First step: the raw material comprising black pigment, resin, solvent and auxiliary agent is stirred according to a certain percentage, shape At sticky black glue；

Second step: by black glue application on substrate；

Third step: making the black glue curing of coating, to form the extinction film with light absorpting ability.

In the second step, the coating thickness of the black glue can be 1~150 μm.

According to still another embodiment of the invention, a kind of preparation method of extinction film for being used to form light-absorption layer is provided.Institute The method of stating includes the following steps:

First step: being mixed in a certain ratio master batch slice, black pigment, auxiliary agent and stir evenly, to form molding Raw material；

Second step: the shaping raw material is preheated and is dried；

Third step: the moulding material is sent into extruder, to squeeze out the extinction film.

For example, the master batch slice may include polyvinylidene fluoride resin, plexiglass and polyester One of resin is a variety of.

As described above, screen according to the present invention at least has the advantages that

(1) micro-structure reflects projection ray using total reflection principle, and the light-absorption layer for absorbing environment veiling glare is whole The back side of micro-structure is set to body, does not need coated metal reflectance coating or light-absorption layer in micro-structure, reduces costs, mention High yield rate.
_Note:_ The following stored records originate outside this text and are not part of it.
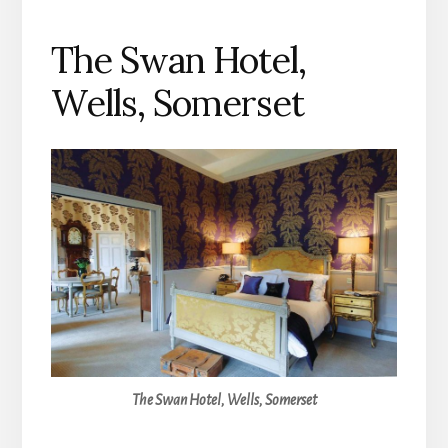
The Swan Hotel,
Wells, Somerset
The Swan Hotel, Wells, Somerset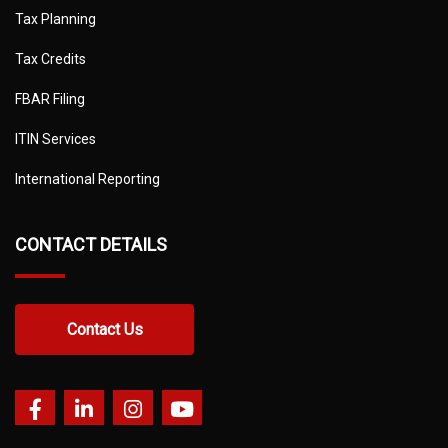
Tax Planning
Tax Credits
FBAR Filing
ITIN Services
International Reporting
CONTACT DETAILS
Contact Us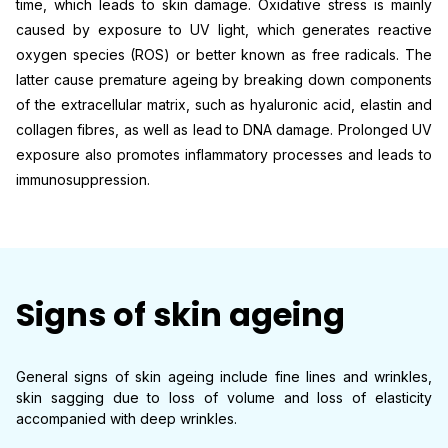
time, which leads to skin damage. Oxidative stress is mainly
caused by exposure to UV light, which generates reactive
oxygen species (ROS) or better known as free radicals. The
latter cause premature ageing by breaking down components
of the extracellular matrix, such as hyaluronic acid, elastin and
collagen fibres, as well as lead to DNA damage. Prolonged UV
exposure also promotes inflammatory processes and leads to
immunosuppression.
Signs of skin ageing
General signs of skin ageing include fine lines and wrinkles,
skin sagging due to loss of volume and loss of elasticity
accompanied with deep wrinkles.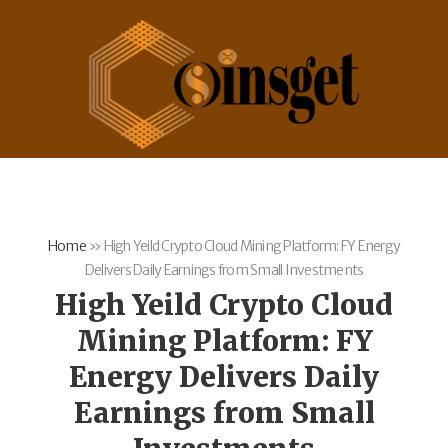
Home
»
High Yeild Crypto Cloud Mining Platform: FY Energy
Delivers Daily Earnings from Small Investments
High Yeild Crypto Cloud
Mining Platform: FY
Energy Delivers Daily
Earnings from Small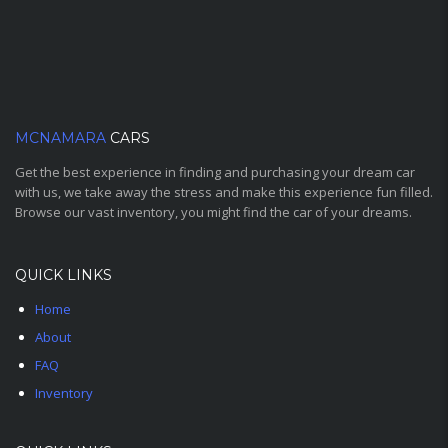
MCNAMARA
CARS
Get the best experience in finding and purchasing your dream car
with us, we take away the stress and make this experience fun filled.
Browse our vast inventory, you might find the car of your dreams.
QUICK LINKS
Home
About
FAQ
Inventory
(2) micro-structure reflects at least partly light from projector using the angle selective properties of total reflection, while but Substantially not towards the viewing areas reflection environment veiling glare of viewer.Environment veiling glare from top is largely through the micro- knot of total reflection Structure is absorbed by the light-absorption layer at the back side, and fraction is reflected onto except the viewing areas of viewer, therefore is improving projected image Contrast while improve optical efficiency.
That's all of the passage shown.